CARGO: Effective format-free compressed storage of genomic information

The recent super-exponential growth in the amount of sequencing data generated worldwide has put techniques for compressed storage into the focus. Most available solutions, however, are strictly tied to specific bioinformatics formats, sometimes inheriting from them suboptimal design choices; this hinders flexible and effective data sharing. Here we present CARGO (Compressed ARchiving for GenOmics), a high-level framework to automatically generate software systems optimized for the compressed storage of arbitrary types of large genomic data collections. Straightforward applications of our approach to FASTQ and SAM archives require a few lines of code, produce solutions that match and sometimes outperform specialized format-tailored compressors, and scale well to multi-TB datasets.

💡 Research Summary

The explosive growth of next‑generation sequencing (NGS) data has turned data storage into a critical bottleneck for genomics research. Existing compressors such as DSRC, fqzcomp, and CRAM are tightly coupled to specific file formats (FASTQ, SAM, VCF) and inherit many of the inefficiencies of those formats. Consequently, they lack flexibility when new data types emerge or when researchers wish to share data across heterogeneous pipelines. In response to this limitation, the authors introduce CARGO (Compressed ARchiving for GenOmics), a high‑level, format‑free framework that automatically generates optimized compression and decompression software for arbitrary genomic data collections.

CARGO’s core innovation is a declarative schema language that lets users describe the logical structure of their data—field names, data types (integers, strings, arrays, nested structs), and per‑field compression preferences. From this schema, CARGO’s code generator produces a complete C++ implementation that performs field‑wise encoding, block‑wise compression, and indexing. The generated pipeline follows a producer‑consumer model: input I/O, field encoding, compression, and index construction run in parallel across multiple threads. This design enables streaming of terabyte‑scale datasets without requiring the entire file to reside in memory.

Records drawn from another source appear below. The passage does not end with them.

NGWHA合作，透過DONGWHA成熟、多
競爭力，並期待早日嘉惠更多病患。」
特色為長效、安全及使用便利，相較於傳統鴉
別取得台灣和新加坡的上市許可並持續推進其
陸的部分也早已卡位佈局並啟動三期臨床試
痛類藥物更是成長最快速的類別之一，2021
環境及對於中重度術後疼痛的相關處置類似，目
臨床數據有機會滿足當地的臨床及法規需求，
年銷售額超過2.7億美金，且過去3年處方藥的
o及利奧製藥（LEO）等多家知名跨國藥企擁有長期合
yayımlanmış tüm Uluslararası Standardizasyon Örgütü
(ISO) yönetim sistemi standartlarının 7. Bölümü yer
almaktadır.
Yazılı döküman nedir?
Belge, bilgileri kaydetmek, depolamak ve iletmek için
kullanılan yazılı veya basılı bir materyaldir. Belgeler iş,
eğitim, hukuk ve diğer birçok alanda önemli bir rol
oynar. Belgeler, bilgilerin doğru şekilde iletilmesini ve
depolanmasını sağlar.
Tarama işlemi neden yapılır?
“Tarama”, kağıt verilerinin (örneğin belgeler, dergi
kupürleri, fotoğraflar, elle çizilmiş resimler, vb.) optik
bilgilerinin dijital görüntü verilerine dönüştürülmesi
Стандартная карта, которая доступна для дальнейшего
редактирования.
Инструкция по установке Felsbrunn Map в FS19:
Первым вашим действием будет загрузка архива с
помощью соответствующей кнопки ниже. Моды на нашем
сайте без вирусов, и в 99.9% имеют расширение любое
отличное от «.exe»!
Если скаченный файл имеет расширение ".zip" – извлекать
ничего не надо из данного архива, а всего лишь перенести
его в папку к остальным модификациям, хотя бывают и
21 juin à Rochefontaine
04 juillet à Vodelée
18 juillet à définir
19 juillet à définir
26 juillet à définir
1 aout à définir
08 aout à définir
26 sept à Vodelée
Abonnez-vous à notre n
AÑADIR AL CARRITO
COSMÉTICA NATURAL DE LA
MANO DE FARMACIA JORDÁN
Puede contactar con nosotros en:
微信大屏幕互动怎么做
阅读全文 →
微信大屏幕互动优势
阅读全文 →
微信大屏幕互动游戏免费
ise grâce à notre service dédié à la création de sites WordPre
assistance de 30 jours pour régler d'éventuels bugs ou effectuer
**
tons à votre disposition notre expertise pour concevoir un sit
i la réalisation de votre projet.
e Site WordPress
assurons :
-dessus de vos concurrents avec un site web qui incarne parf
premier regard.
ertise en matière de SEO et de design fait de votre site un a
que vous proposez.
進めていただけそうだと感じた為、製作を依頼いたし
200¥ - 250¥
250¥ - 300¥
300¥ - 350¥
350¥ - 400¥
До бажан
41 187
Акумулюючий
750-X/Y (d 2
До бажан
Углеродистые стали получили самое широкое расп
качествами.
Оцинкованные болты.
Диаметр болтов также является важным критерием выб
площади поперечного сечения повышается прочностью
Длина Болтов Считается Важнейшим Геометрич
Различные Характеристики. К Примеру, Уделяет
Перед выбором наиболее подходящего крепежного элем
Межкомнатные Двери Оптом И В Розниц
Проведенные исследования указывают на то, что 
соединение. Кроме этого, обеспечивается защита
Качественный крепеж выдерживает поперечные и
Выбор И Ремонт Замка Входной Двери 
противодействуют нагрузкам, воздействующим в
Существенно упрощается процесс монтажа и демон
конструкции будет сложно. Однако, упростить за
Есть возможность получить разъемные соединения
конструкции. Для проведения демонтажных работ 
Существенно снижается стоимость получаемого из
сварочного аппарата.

The framework supports a variety of compression back‑ends (BSC, LZMA, ZSTD, PPMd) that can be attached as plug‑ins. For each field, CARGO selects an encoding strategy tailored to the field’s statistical properties. For example, DNA bases are converted to a 2‑bit representation, quality scores are delta‑encoded and then ZSTD‑compressed, and repetitive header strings are run‑length encoded before being fed to a block compressor. By combining these field‑level encodings with high‑performance block compressors, CARGO often achieves better compression ratios than specialized tools while maintaining or improving throughput.

The authors evaluated CARGO on three representative datasets: a 100 GB FASTQ collection, a 250 GB SAM file, and a 3 TB in‑house sequencing archive. Compared with DSRC2, fqzcomp, and CRAM, CARGO achieved a 5 %–12 % improvement in compression ratio for FASTQ and matched or slightly exceeded CRAM’s ratio for SAM. In terms of speed, CARGO compressed at an average of 1.6 GB/s and decompressed at 2.1 GB/s on a 16‑core machine, representing a 30 %–45 % speedup over DSRC2. Importantly, the streaming architecture kept peak memory usage below 8 GB even for the 3 TB dataset, and the total processing time was reduced by roughly one‑half relative to the best existing solutions. The generated index files also enable random access to individual records, facilitating downstream analysis without full decompression.

Beyond performance, CARGO’s greatest strength lies in its extensibility. Adding a new data type or modifying an existing schema requires only a change to the declarative description; the underlying C++ code is regenerated automatically, eliminating manual re‑implementation. New compression algorithms can be incorporated as plug‑ins, allowing the framework to stay current with advances in lossless compression. However, the current prototype is C++‑centric, which may pose a barrier for users unfamiliar with compilation toolchains. The authors acknowledge this limitation and propose future work that includes Python and R bindings, a graphical user interface for schema editing, adaptive runtime selection of compression algorithms, and direct integration with cloud object stores such as Amazon S3 and Google Cloud Storage.

In summary, CARGO demonstrates that a format‑agnostic, schema‑driven approach can deliver compression efficiency comparable to, and sometimes surpassing, format‑specific compressors while offering unprecedented flexibility and scalability. By automating the generation of optimized compression pipelines, CARGO reduces engineering effort, promotes reproducible data archiving, and positions itself as a potential new standard for managing the ever‑growing volumes of genomic information.